[Transcribed page contents]
>>>
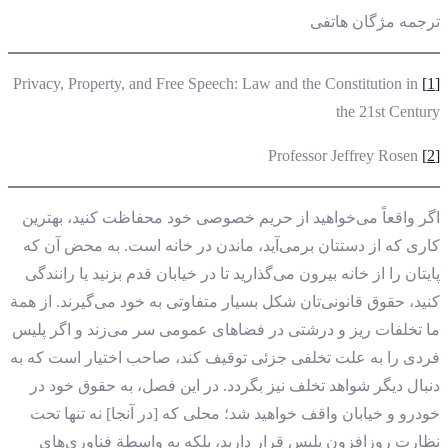
ترجمه مژگان هاتفی
Privacy, Property, and Free Speech: Law and the Constitution in
[1]
the 21st Century
Professor Jeffrey Rosen
[2]
اگر واقعاً می‌خواهید از حریم خصوصی خود محفاظت کنید،‌ بهترین
کاری که از دستتان برمی‌آید، ماندن در خانه است. به محض آن که
پایتان را از خانه بیرون می‌گذارید تا در خیابان قدم بزنید یا رانندگی
کنید، حقوق قانونی‌تان شکل بسیار متفاوتی به خود می‌گیرند. از همة
ما تخلفات ریز و درشتی در فضاهای عمومی سر می‌زند و اگر پلیس
فردی را به علت تخلفی جزئی توقیف کند، صاحب اختیار است که به
دنبال دیگر شواهد تخلف نیز بگردد. در این فصل، به حقوق خود در
خودرو و خیابان واقف خواهید شد؛ محلی که [در آنجا] نه تنها تحت
نظارت روزافزون پلیس قرار دارید، بلکه به واسطة فناوری‌های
<<<
Task to carry out: Exact copies of the entries above are needed, without their pictures.

Solution for this problem:
ترجمه مژگان هاتفی
Privacy, Property, and Free Speech: Law and the Constitution in
[1]
the 21st Century
Professor Jeffrey Rosen
[2]
اگر واقعاً می‌خواهید از حریم خصوصی خود محفاظت کنید،‌ بهترین
کاری که از دستتان برمی‌آید، ماندن در خانه است. به محض آن که
پایتان را از خانه بیرون می‌گذارید تا در خیابان قدم بزنید یا رانندگی
کنید، حقوق قانونی‌تان شکل بسیار متفاوتی به خود می‌گیرند. از همة
ما تخلفات ریز و درشتی در فضاهای عمومی سر می‌زند و اگر پلیس
فردی را به علت تخلفی جزئی توقیف کند، صاحب اختیار است که به
دنبال دیگر شواهد تخلف نیز بگردد. در این فصل، به حقوق خود در
خودرو و خیابان واقف خواهید شد؛ محلی که [در آنجا] نه تنها تحت
نظارت روزافزون پلیس قرار دارید، بلکه به واسطة فناوری‌های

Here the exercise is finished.